Page-level text extractions
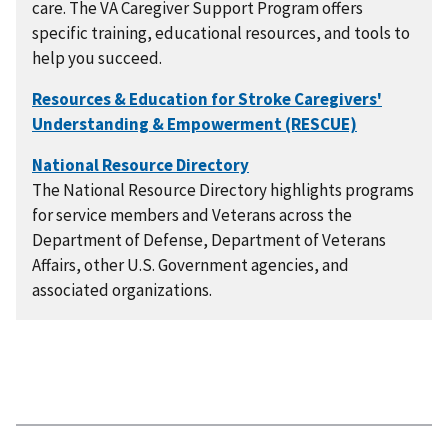
care. The VA Caregiver Support Program offers
specific training, educational resources, and tools to
help you succeed.
The National Resource Directory highlights programs
for service members and Veterans across the
Department of Defense, Department of Veterans
Affairs, other U.S. Government agencies, and
associated organizations.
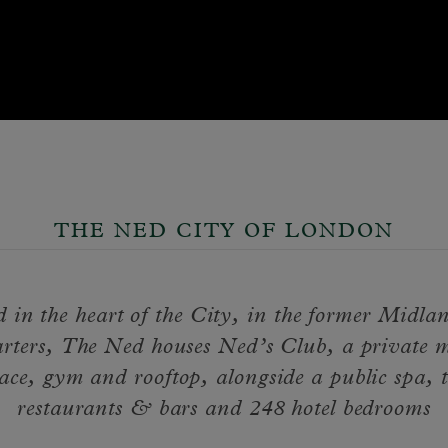
THE NED CITY OF LONDON
d in the heart of the City, in the former Midl
rters, The Ned houses Ned’s Club, a private 
ace, gym and rooftop, alongside a public spa, 
restaurants & bars and 248 hotel bedrooms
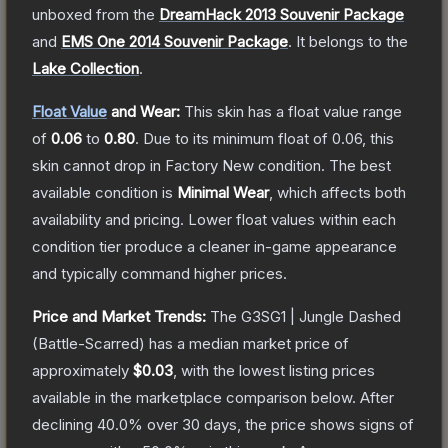
unboxed from the
DreamHack 2013 Souvenir Package
and
EMS One 2014 Souvenir Package
.
It belongs to the
Lake Collection
.
Float Value
and Wear:
This skin has a float value range
of
0.06
to
0.80
.
Due to its minimum float of
0.06
, this
skin cannot drop in Factory New condition. The best
available condition is
Minimal Wear
, which affects both
availability and pricing.
Lower float values within each
condition tier produce a cleaner in-game appearance
and typically command higher prices.
Price and Market Trends:
The
G3SG1 | Jungle Dashed
(Battle-Scarred)
has a median market price of
approximately
$0.03
, with the lowest listing prices
available in the marketplace comparison below.
After
declining
40.0
% over 30 days, the price shows signs of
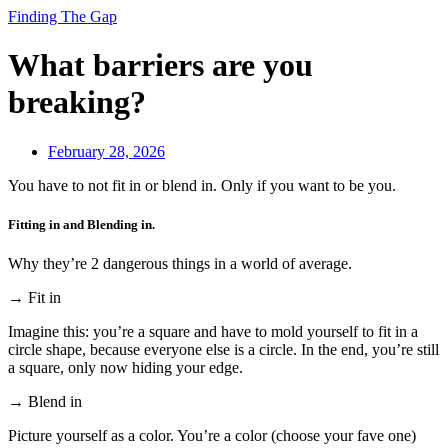
Finding The Gap
What barriers are you
breaking?
February 28, 2026
You have to not fit in or blend in. Only if you want to be you.
Fitting in and Blending in.
Why they’re 2 dangerous things in a world of average.
→ Fit in
Imagine this: you’re a square and have to mold yourself to fit in a
circle shape, because everyone else is a circle. In the end, you’re still
a square, only now hiding your edge.
→ Blend in
Picture yourself as a color. You’re a color (choose your fave one)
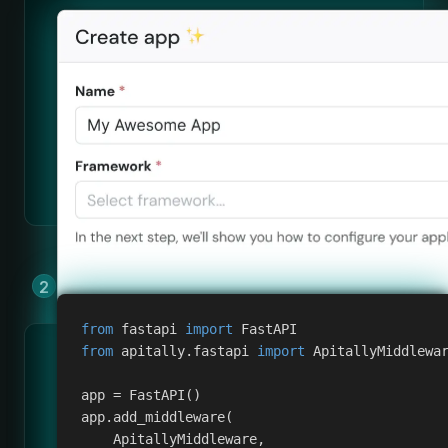
Add Apitally to your app by copying &
pasting a few lines of code.
from
 fastapi 
import
 FastAPI
from
 apitally
.
fastapi 
import
 ApitallyMiddlewa
app 
=
 FastAPI
(
)
app
.
add_middleware
(
    ApitallyMiddleware
,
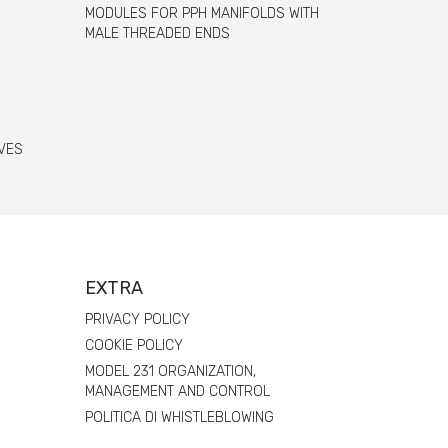
MODULES FOR PPH MANIFOLDS WITH
MALE THREADED ENDS
VES
EXTRA
PRIVACY POLICY
COOKIE POLICY
MODEL 231 ORGANIZATION,
MANAGEMENT AND CONTROL
POLITICA DI WHISTLEBLOWING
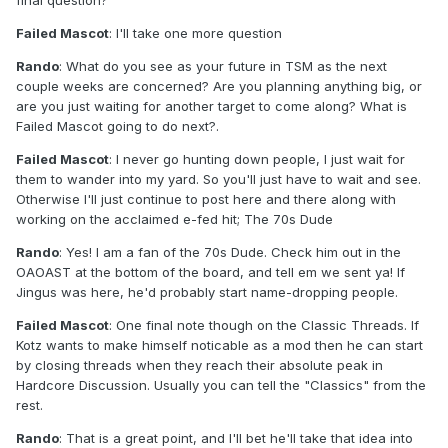
final question?
Failed Mascot
: I'll take one more question
Rando
: What do you see as your future in TSM as the next
couple weeks are concerned? Are you planning anything big, or
are you just waiting for another target to come along? What is
Failed Mascot going to do next?.
Failed Mascot
: I never go hunting down people, I just wait for
them to wander into my yard. So you'll just have to wait and see.
Otherwise I'll just continue to post here and there along with
working on the acclaimed e-fed hit; The 70s Dude
Rando
: Yes! I am a fan of the 70s Dude. Check him out in the
OAOAST at the bottom of the board, and tell em we sent ya! If
Jingus was here, he'd probably start name-dropping people.
Failed Mascot
: One final note though on the Classic Threads. If
Kotz wants to make himself noticable as a mod then he can start
by closing threads when they reach their absolute peak in
Hardcore Discussion. Usually you can tell the "Classics" from the
rest.
Rando
: That is a great point, and I'll bet he'll take that idea into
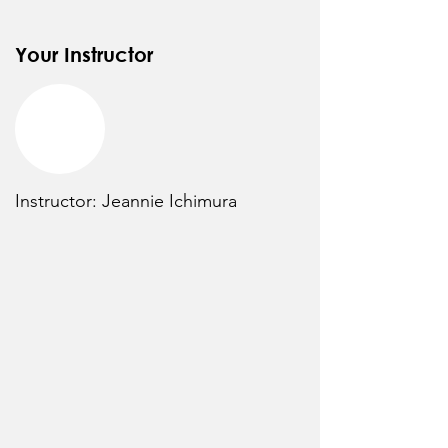
Your Instructor
Instructor: Jeannie Ichimura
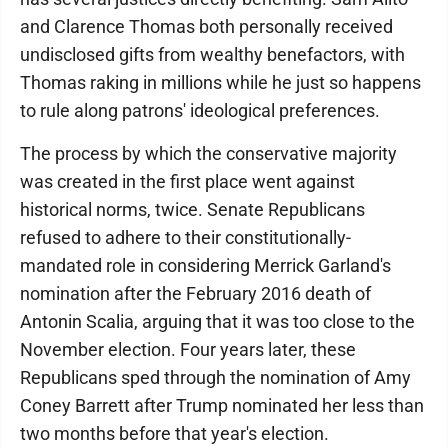
and Clarence Thomas both personally received
undisclosed gifts from wealthy benefactors, with
Thomas raking in millions while he just so happens
to rule along patrons' ideological preferences.
The process by which the conservative majority
was created in the first place went against
historical norms, twice. Senate Republicans
refused to adhere to their constitutionally-
mandated role in considering Merrick Garland's
nomination after the February 2016 death of
Antonin Scalia, arguing that it was too close to the
November election. Four years later, these
Republicans sped through the nomination of Amy
Coney Barrett after Trump nominated her less than
two months before that year's election.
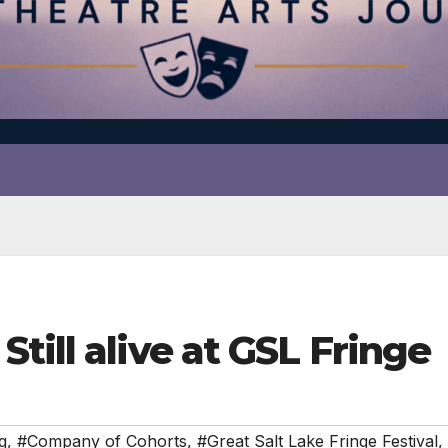
till alive at GSL Fringe
g
,
#Company of Cohorts
,
#Great Salt Lake Fringe Festival
,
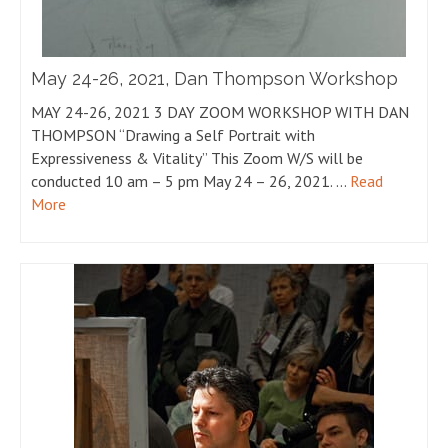
May 24-26, 2021, Dan Thompson Workshop
MAY 24-26, 2021 3 DAY ZOOM WORKSHOP WITH DAN
THOMPSON “Drawing a Self Portrait with
Expressiveness & Vitality” This Zoom W/S will be
conducted 10 am – 5 pm May 24 – 26, 2021. …
Read
More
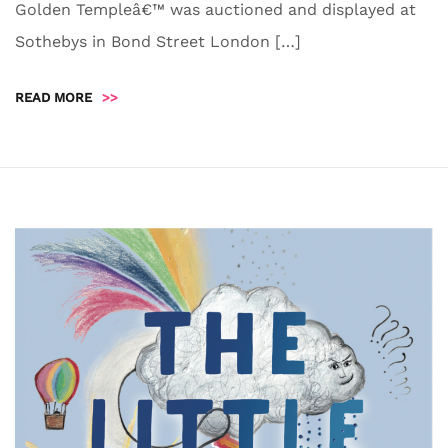
Golden Templeâ€™ was auctioned and displayed at
Sothebys in Bond Street London […]
READ MORE
>>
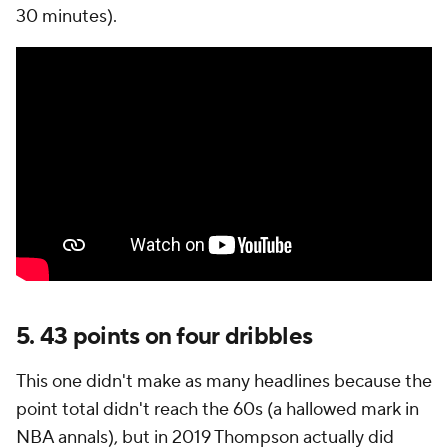
30 minutes).
5. 43 points on four dribbles
This one didn't make as many headlines because the
point total didn't reach the 60s (a hallowed mark in
NBA annals), but in 2019 Thompson actually did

*Assigned task:* Up to and including the line with "for service members and Veterans across the", repeat every line from the top of the entries exactly, but not the pictures.

*Exercise output:*
care. The VA Caregiver Support Program offers
specific training, educational resources, and tools to
help you succeed.
The National Resource Directory highlights programs
for service members and Veterans across the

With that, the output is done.